In late 2009, he received his Habilitation with a thesis by publication at the WHU before becoming a visiting professor at Technische Universität Berlin for a few months. Then, he followed a call by his alma mater in February 2010 and became professor of the newly created chair for Innovation and Organization at the WHU. Lichtenthaler then held the Chair of Management and Organization at the University of Mannheim from 2011 to 2015.

He joined the International School of Management as professor in 2018.

== Work ==

Lichtenthaler's research focuses on the PUMO framework and on the management of artificial intelligence and digital transformation as well as organization theory, innovation management and strategic management, primarily using quantitative, empirical methods. He published in some business journals, including the Academy of Management Journal, Organization Science and the Strategic Management Journal, and he is author of the book Integrated Intelligence. Moreover, he has developed several managerial tools, including the Green Grass Strategy and the PUMO framework, which describes the world as increasingly Polarized, Unthinkable, Metamorphic and Overheated, and which is an extension and substitute of the well-known VUCA and BANI frameworks.

Lichtenthaler's research publications earned him several awards in Germany. He received the "Best Paper Award in Innovation Management", awarded by WHU, and the "Nachwuchspreis des Verbands der Deutschen Hochschullehrer für Betriebswirtschaft", an award given to promising young academics in the field of business research, and the 2009 Handelsblatt ranking listed him first among German business and economic researchers under 40 and 17th in term of lifetime publications.

These achievements were primarily based on the publication record of Lichtenthaler.

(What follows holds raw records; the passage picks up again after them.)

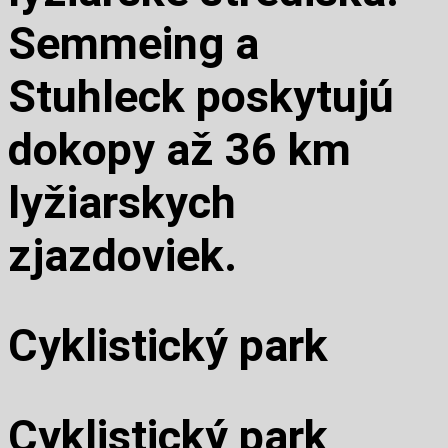
Semmeing a
Stuhleck poskytujú
dokopy až 36 km
lyžiarskych
zjazdoviek.
Cyklistický park
Cyklistický park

However, this publication record collapsed when a large number of Lichtenthalers' paper were retracted after severe irregularities were discovered through investigations by different research groups, several of the affected journals, as well as commissions of WHU and the University of Mannheim.

== Publications controversy ==

In 2012, a publications controversy (around a pattern of undeclared, multiple submissions resulting in parallel publication of similar papers, misrepresentation of the significance of statistical findings, and removal of variables in some of Lichtenthaler's papers despite that these variables were being reported as significant in his other papers on the same data) emerged that resulted in several of Lichtenthaler's publications being retracted. This included publications in the Journal of Management Studies, Academy of Management Journal, Entrepreneurship Theory & Practice, Strategic Organization, Research Policy, Strategic Management Journal, Journal of World Business, Organization Science, Journal of Business Venturing, Industrial and Corporate Change, Journal of Product Innovation Management. Journal of Engineering and Technology Management, and Technological Forecasting and Social Change. By 2014, 16 of Lichtenthaler's articles had been retracted. In addition, after the controversy erupted, Lichtenthaler withdrew three articles from the Journal of Product Innovation Management which had been accepted but not yet published.

Based on the publications controversy, the WHU and the University of Mannheim created commissions tasked with investigating academic fraud by Lichtenthaler in 2012. In September 2013, the WHU revoked his Habilitation teaching certificate because an "essential condition for the granting of the teaching certificate was not met". In October 2014, the University of Mannheim announced that Lichtenthaler would resign from his position in Mannheim in March 2015.